The popular understanding of a particle beam as a threadlike one-dimensional strand of energy isn’t wrong, but from the point of view of accelerator scientists, it’s a bit simplistic. Particle beams are nearly always carefully formed structures, especially in the space surrounding the point of their collision. Pinched here, stretched there, particle beams are crafted to squeeze the most luminosity and energy from their collisions.
Last month scientists decided on the best shape for an electron and a positron beam at the ILC with one teraelectronvolt (TeV) of centre-of-mass energy: its bunches are longer than initially designed and it has a shifted waist.
A particle beam’s waist, or focus, is the narrowest point along its length, where the particles that had been flowing merrily along are then packed into a tiny, compact space. To generate a healthy number of collisions, scientists guide the beams so that the densest parts of the oppositely directed beams meet up with each other, increasing the likelihood that their constituent particles will collide head-on.
The goal is straightforward. The execution isn’t.
Over the past several months, ILC researchers have been manipulating the length, placement and timing of the 1-TeV-beam waist, stretching or contracting it like a wad of taffy into different sizes and shapes by playing with various magnetic strengths and orientations to get the highest luminosity, or the most head-on collision, for ILC studies.
“It’s a physics-process-dependent balancing act,” said Jim Brau, research directorate contact for the Americas. The act involves balancing luminosity and background noise.

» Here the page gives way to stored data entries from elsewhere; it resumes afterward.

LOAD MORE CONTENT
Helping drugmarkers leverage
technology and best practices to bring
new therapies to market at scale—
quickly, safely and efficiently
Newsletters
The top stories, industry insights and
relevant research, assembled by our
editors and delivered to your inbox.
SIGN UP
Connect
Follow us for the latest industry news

Through simulations, ILD and SiD detector scientists found a worrisome source of post-collision background interference, low-energy electron-positron pairs. These pairs would be kicked away from the beam at such an angle that they would strike the edge of the detector, multiplying into even more background tracks and clouding sought-after signals with their careless flights.
It is of course to a study’s advantage that, post-collision, the interesting particle signatures present themselves in the detector clearly, without unwanted noise obscuring events so hard-won by relentless and repeated shots at head-on collisions.

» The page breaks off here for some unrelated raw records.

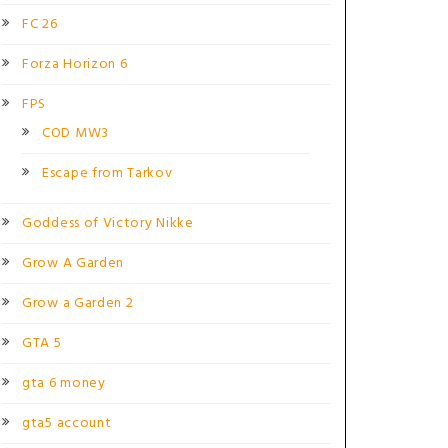
FC 26
Forza Horizon 6
FPS
COD MW3
Escape from Tarkov
Goddess of Victory Nikke
Grow A Garden
Grow a Garden 2
GTA 5
gta 6 money
gta5 account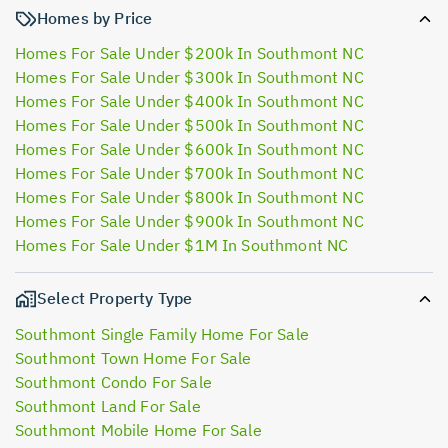
Homes by Price
Homes For Sale Under $200k In Southmont NC
Homes For Sale Under $300k In Southmont NC
Homes For Sale Under $400k In Southmont NC
Homes For Sale Under $500k In Southmont NC
Homes For Sale Under $600k In Southmont NC
Homes For Sale Under $700k In Southmont NC
Homes For Sale Under $800k In Southmont NC
Homes For Sale Under $900k In Southmont NC
Homes For Sale Under $1M In Southmont NC
Select Property Type
Southmont Single Family Home For Sale
Southmont Town Home For Sale
Southmont Condo For Sale
Southmont Land For Sale
Southmont Mobile Home For Sale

High luminosity is indeed hard-earned. To hit on the right waist placement for lots of collisions, ILC scientists considered several beam shapes, among them the travelling focus beam and the eventual winner, the shifted-waist beam.
In the shifted-waist scheme, the waist of both the electron and the positron beam would arrive not at the point of collision, which was the dynamic of the originally designed ILC beam, but just before the collision point. The shift of the beam’s narrowest point away from the collision site by just a couple hundred micrometres was shown to increase the luminosity by 10 to 15 percent over the original proposal. However, the shifted-waist shape couldn’t match the luminosity of its main competition in beam profile: its luminosity was about 5 to 10 percent less than that of the travelling focus scheme.

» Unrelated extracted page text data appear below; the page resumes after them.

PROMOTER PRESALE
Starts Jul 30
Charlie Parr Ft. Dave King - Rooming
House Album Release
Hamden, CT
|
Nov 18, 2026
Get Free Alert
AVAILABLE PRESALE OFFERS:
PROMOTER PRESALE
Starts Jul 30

In the travelling focus scheme, one beam’s focus moves along with that of the oncoming beam, creating a strong, inseparable attraction between the two. Though this beam shape is shown to make wonderfully luminous collisions, it’s exceedingly difficult to achieve and requires devices that are still in the beginnings of the development stage.
CERN scientist Daniel Schulte suggested that the shifted-waist scheme could work for linear collider beams. Though shifted-waist has been understood for some time, it hasn’t yet been put into practice by any particle physics project. Now that the ILC project is receiving its finishing touches and its researchers have a firmer handle on how all the parts come together, it is at the stage where even modest luminosity gains of about 10 percent are worth pursuing.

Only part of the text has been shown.